ETHS students were among those who did spring cleaning on the grounds of the Harley Clarke Mansion. Left to right: Zyon Loiseau, Oliver Pasek, Griffin Loeppert, Sophia Osilaja, Elizabeth Johnson and Alexandria Wells. Not pictured: Quinn Lewis, Finn Delmenice and Will Allen.
ETHS students were among those who did spring cleaning on the grounds of the Harley Clarke Mansion. Left to right: Zyon Loiseau, Oliver Pasek, Griffin Loeppert, Sophia Osilaja, Elizabeth Johnson and Alexandria Wells. Not pictured: Quinn Lewis, Finn Delmenice and Will Allen.

More than 75 volunteers worked throughout the day on March 23 to rake, sweep and pick up debris on the grounds of the City-owned Harley Clarke Mansion. The spring clean-up effort was organized by Evanston resident Charles Smith.

“Harley Clarke is an architectural gem and we’re trying to shine it up. It has the opportunity to become a community treasure. The goal is to save the building and find multi purposes for it,” said volunteer Larry Lundy.

Volunteers represented all nine wards in Evanston, according to Darlene Cannon, a member of the planning committee for the Harley Clarke Community. “People who were out visiting the lakefront also joined to help,” said Ms. Cannon.
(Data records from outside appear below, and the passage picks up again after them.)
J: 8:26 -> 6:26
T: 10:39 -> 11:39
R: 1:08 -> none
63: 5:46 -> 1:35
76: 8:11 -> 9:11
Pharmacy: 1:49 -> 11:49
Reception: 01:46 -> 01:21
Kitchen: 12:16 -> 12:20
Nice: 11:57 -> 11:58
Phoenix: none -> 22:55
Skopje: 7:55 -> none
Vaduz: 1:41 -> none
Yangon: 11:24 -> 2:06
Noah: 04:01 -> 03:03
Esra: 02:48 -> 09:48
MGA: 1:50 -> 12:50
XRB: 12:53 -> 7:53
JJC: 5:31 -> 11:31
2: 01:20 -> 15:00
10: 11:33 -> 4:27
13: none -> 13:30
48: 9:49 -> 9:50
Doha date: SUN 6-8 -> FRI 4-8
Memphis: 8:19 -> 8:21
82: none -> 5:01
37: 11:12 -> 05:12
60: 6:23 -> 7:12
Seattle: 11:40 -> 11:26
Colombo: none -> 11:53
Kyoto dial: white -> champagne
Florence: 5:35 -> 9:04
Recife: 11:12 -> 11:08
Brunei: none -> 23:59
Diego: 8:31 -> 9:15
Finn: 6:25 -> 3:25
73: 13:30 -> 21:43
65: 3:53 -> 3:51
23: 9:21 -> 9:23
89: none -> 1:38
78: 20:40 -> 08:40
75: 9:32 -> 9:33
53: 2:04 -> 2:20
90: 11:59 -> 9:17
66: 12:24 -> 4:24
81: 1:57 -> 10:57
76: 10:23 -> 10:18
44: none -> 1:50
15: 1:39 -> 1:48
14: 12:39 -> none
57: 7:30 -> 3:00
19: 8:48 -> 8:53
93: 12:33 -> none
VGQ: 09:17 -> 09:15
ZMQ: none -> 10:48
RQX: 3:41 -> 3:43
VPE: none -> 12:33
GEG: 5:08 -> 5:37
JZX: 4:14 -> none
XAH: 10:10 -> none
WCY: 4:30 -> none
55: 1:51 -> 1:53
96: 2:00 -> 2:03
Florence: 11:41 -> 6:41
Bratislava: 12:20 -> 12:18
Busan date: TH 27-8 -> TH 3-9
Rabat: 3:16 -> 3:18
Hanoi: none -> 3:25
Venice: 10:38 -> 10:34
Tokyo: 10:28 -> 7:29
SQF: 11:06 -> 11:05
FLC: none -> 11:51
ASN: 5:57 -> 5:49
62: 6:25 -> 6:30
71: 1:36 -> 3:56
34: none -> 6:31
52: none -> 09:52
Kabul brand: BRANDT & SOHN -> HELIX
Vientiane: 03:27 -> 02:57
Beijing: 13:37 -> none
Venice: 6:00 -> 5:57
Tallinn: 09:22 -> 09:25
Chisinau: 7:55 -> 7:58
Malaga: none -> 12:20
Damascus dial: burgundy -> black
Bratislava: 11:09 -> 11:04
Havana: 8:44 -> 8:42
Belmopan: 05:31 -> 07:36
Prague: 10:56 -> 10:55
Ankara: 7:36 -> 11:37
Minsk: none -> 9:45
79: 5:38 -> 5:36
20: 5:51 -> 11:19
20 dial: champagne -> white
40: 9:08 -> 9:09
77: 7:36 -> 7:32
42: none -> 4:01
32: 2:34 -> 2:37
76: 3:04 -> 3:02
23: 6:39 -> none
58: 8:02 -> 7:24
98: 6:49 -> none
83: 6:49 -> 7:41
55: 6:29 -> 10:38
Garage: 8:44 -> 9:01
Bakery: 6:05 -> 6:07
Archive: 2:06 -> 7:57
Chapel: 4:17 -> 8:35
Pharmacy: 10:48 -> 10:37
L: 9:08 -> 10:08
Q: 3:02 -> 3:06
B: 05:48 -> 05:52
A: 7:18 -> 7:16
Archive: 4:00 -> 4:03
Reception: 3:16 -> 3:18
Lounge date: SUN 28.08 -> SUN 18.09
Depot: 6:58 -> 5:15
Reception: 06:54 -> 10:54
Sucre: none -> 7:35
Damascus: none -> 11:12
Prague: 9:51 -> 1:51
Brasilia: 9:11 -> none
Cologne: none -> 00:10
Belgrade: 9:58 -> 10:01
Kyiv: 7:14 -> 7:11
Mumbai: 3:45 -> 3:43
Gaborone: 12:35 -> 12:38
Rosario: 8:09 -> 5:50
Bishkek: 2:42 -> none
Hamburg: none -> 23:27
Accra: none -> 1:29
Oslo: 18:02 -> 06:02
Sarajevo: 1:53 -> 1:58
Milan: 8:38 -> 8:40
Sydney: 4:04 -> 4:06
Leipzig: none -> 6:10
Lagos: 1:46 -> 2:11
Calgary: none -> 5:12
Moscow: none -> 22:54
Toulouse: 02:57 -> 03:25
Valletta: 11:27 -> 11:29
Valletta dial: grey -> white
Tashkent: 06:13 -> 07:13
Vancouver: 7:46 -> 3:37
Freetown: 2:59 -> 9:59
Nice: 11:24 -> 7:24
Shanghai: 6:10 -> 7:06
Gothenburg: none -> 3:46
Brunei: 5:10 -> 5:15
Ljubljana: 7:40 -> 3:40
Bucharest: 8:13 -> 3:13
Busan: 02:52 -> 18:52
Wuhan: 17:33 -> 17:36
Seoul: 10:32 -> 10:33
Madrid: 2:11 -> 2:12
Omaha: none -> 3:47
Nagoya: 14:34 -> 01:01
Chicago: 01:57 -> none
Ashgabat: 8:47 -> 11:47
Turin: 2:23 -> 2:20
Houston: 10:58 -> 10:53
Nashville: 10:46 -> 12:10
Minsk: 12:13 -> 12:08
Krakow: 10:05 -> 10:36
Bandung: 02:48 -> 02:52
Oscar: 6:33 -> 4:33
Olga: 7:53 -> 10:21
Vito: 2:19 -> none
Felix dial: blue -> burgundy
A group of Evanston Township High School students spent the first day of spring break cleaning the area and hauling debris to the parking lot, where the City picked everything up.

Constructed in 1927 by architect Richard Powers for utilities magnate Harley Clarke, the fate of the mansion has been the subject of controversy in recent months. After Evanston aldermen voted 5-3 in July 2018 to accept a proposal for demolition funded by a group of residents, about 80% of Evanston voters said “yes” to a referendum asking if the lakefront mansion should be preserved. The grounds surrounding the mansion were designed by Jens Jensen, who built the Garfield Park Conservatory in Chicago.